NHIMG editorial — based on content published by Lakera: How to Secure Your GenAI App When You Don’t Know Where to Start
By the numbers:
- When AWS credentials are exposed publicly, attackers attempt access within an average of 17 minutes and as quickly as 9 minutes in some cases.
Questions worth separating out
Q: How should security teams roll out GenAI policy controls without blocking too much?
A: Start with a default policy in logging mode, then move to limited enforcement only after you have observed the application’s normal behaviour.
Q: When does a single sensitivity setting become too simplistic for GenAI governance?
A: A single setting becomes too simplistic when the same threshold is being used across materially different applications, such as customer-facing chatbots and internal assistants.
Q: What do teams get wrong about pre-built GenAI policies?
A: They often assume a pre-built policy is the end state rather than a starting point.
Practitioner guidance
- Define policy baselines by use case Map public-facing, internal-facing, prompt-defense-only, and content-safety scenarios to distinct enforcement defaults before rollout.

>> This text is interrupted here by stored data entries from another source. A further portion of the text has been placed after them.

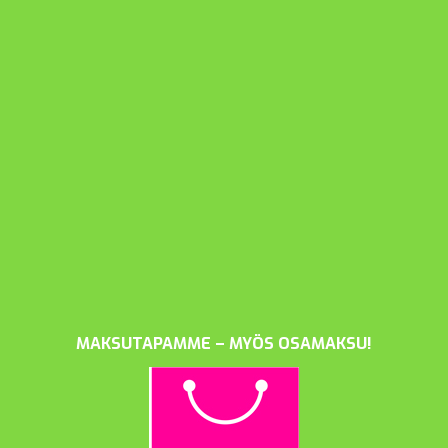
MAKSUTAPAMME – MYÖS OSAMAKSU!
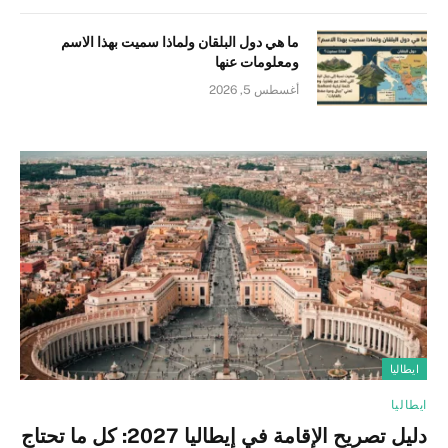
ما هي دول البلقان ولماذا سميت بهذا الاسم
ومعلومات عنها
أغسطس 5, 2026
ايطاليا
ايطاليا
دليل تصريح الإقامة في إيطاليا 2027: كل ما تحتاج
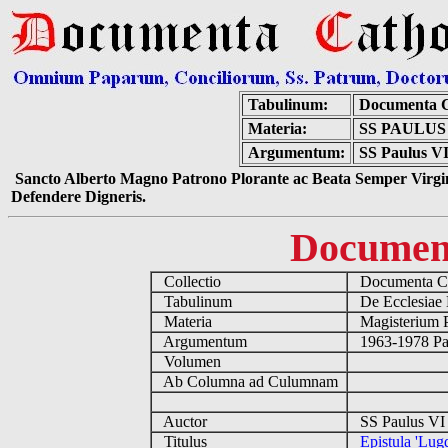
Tabulinum:
Documenta C
Materia:
SS PAULUS
Argumentum:
SS Paulus VI
Sancto Alberto Magno Patrono Plorante ac Beata Semper Virgin
Defendere Digneris.
Documen
Collectio
Documenta Ca
Tabulinum
De Ecclesiae 
Materia
Magisterium 
Argumentum
1963-1978 Pau
Volumen
Ab Columna ad Culumnam
Auctor
SS Paulus VI 
Titulus
Epistula 'Lug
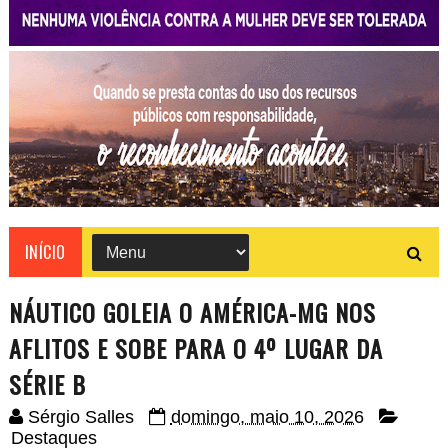
INÍCIO
NÁUTICO GOLEIA O AMÉRICA-MG NOS
AFLITOS E SOBE PARA O 4º LUGAR DA
SÉRIE B
Sérgio Salles
domingo, maio 10, 2026
Destaques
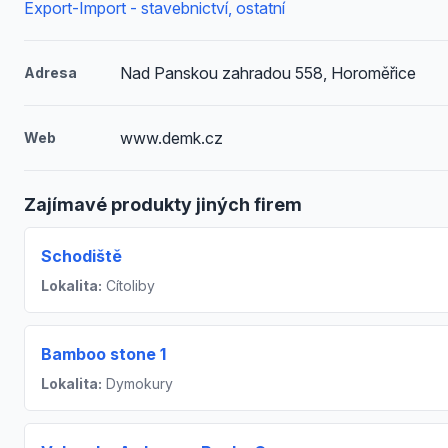
Export-Import - stavebnictví, ostatní
Nad Panskou zahradou 558, Horoměřice
Adresa
www.demk.cz
Web
Zajímavé produkty jiných firem
Schodiště
Lokalita:
Cítoliby
Bamboo stone 1
Lokalita:
Dymokury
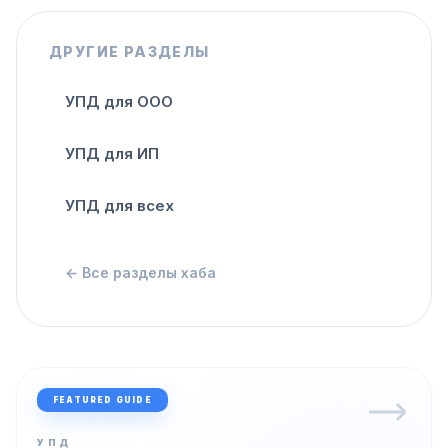
ДРУГИЕ РАЗДЕЛЫ
УПД для ООО
УПД для ИП
УПД для всех
← Все разделы хаба
FEATURED GUIDE
УПД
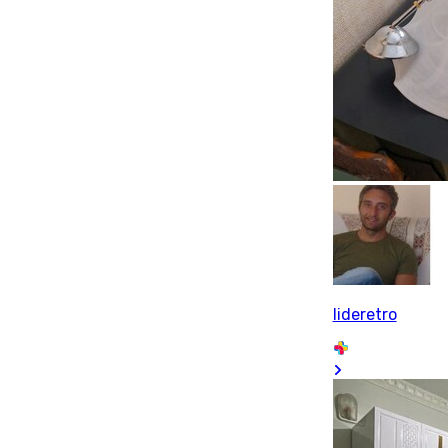
lideretro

- Set threshold ownership before enforcement Document who approves sensitivity changes, who reviews false positives, and what evidence is required before a policy moves from logging to blocking.
- Stage rollout from observation to control Start in logging mode, move to limited blocking, then expand only after you have observed repeatable behaviour and stable exceptions.
What's in the full article
Lakera's full product update covers the operational detail this post intentionally leaves for the source:
- The exact five one-click policy templates and the use cases each one is intended to support.
- The sensitivity guidance for moving from L1 to L4 and the rationale behind each threshold.
- The progression from logging mode to blocked enforcement and how Lakera describes the rollout path.
- The advanced settings workflow for templated guardrails, custom behaviour, and self-hosted deployment.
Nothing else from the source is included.